The Philippine financial system remained sound and stable last year amid the challenging global financial landscape, the central bank said.
The Bangko Sentral ng Pilipinas (BSP), however, added that growth of the banking system cooled slightly from a year earlier in terms of profit, foreign currency deposits, and capital adequacy.
In a statement detailing the financial performance of the banking sector in 2015, the BSP said that the financial system continued to provide needed funding to a growing economy with the banking system at its core.
“As the Bangko Sentral ng Pilipinas pursued sustained reforms with financial sector stakeholders, the banking system posted sufficient capitalization, improved asset quality and continued growth in assets, loans and deposit liabilities,” it said.
The central bank stressed that banks’ risk-taking activities and overall operations had manageable impact on capital and profitability.
Universal and commercial banks have sufficient capitalization their current capital adequacy ratio (CAR) at 15.1 percent on a solo basis, lower than the 15.4 percent CAR at end-2014.
Their net profit was relatively stable at P134.6 billion despite tempered trading gains on the back of rising interest rates, it said. This too represented a slight decline from 2014, when the banking sector’s net income reached P134.9 billion.
Lenders’ funding remained largely sourced from retail and peso deposits of residents, while foreign currency deposit liabilities comprised 16.7 percent of total deposit liabilities. This was slightly lower than 2014, when foreign currency deposits accounted for 16.8 percent of total deposits.
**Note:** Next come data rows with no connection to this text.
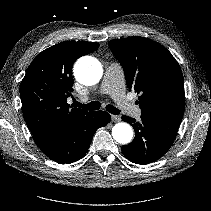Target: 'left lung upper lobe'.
Instances as JSON below:
<instances>
[{"mask_svg": "<svg viewBox=\"0 0 211 211\" xmlns=\"http://www.w3.org/2000/svg\"><path fill=\"white\" fill-rule=\"evenodd\" d=\"M108 45L124 69L127 86L140 94L142 115L183 117V74L164 46L139 36L110 40Z\"/></svg>", "mask_w": 211, "mask_h": 211, "instance_id": "5c2ea615", "label": "left lung upper lobe"}]
</instances>
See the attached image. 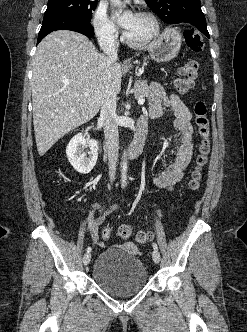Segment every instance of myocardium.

The BSP added that banks were generally compliant with the required asset and liquid asset cover ratios of 100 percent and 30 percent, respectively.
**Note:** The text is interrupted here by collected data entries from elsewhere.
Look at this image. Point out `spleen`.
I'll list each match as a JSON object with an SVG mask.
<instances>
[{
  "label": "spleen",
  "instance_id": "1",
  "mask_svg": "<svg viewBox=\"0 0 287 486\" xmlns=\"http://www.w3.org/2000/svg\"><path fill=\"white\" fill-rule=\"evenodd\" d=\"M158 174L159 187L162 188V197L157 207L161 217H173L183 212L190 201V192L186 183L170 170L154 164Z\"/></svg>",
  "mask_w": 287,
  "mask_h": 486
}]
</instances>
Meanwhile, it also reported that the trust industry sustained its growth, albeit modest at P8.1 billion or 0.3 percent to P2.7 trillion.
“The growth was supported by increasing concentration and faster growth in financial assets particularly corporate debt securities over equity investments. Overall dollar-denominated assets propped up the expansion in trust assets,” it stated.
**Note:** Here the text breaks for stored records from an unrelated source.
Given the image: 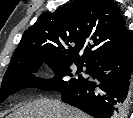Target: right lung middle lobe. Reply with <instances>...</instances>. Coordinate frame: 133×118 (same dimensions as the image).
<instances>
[{
	"label": "right lung middle lobe",
	"mask_w": 133,
	"mask_h": 118,
	"mask_svg": "<svg viewBox=\"0 0 133 118\" xmlns=\"http://www.w3.org/2000/svg\"><path fill=\"white\" fill-rule=\"evenodd\" d=\"M44 63L48 64L56 74L53 78L43 79L34 75ZM74 64L77 66V69L73 67ZM83 66L90 73V67L83 63L68 62L54 58L39 60L18 68L7 69L0 89V102L24 88L63 92L72 87L82 85L87 82V79H84L80 74Z\"/></svg>",
	"instance_id": "right-lung-middle-lobe-1"
}]
</instances>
The central bank also noted that foreign bank branches and subsidiaries (FBB) similarly ended 2015 with improved solvency, asset quality and liquidity.
Their profitability was maintained on higher interest income.
It added that new FBBs brought in fresh funds to the Philippine banking system when they commenced operations in 2015.
On the other hand, the BSP said other non-bank financial institutions exhibited prudence in their overall risk-taking activities and provided sufficient capital buffers for unforeseen shocks from their operating environment, for example, rising interest rates.
In particular, it said, non-bank financial institutions with quasi-banking functions (consisting of investment houses and finance corporations) reported positive net profit and sufficient capitalization with borrowings mostly in the form of deposit substitutes.
“Notwithstanding the sustained positive performance of the financial system, the BSP continues to bolster the banking system’s capabilities to address potential risks. This is in line with the BSP’s objective of promoting greater financial stability,” the BSP said.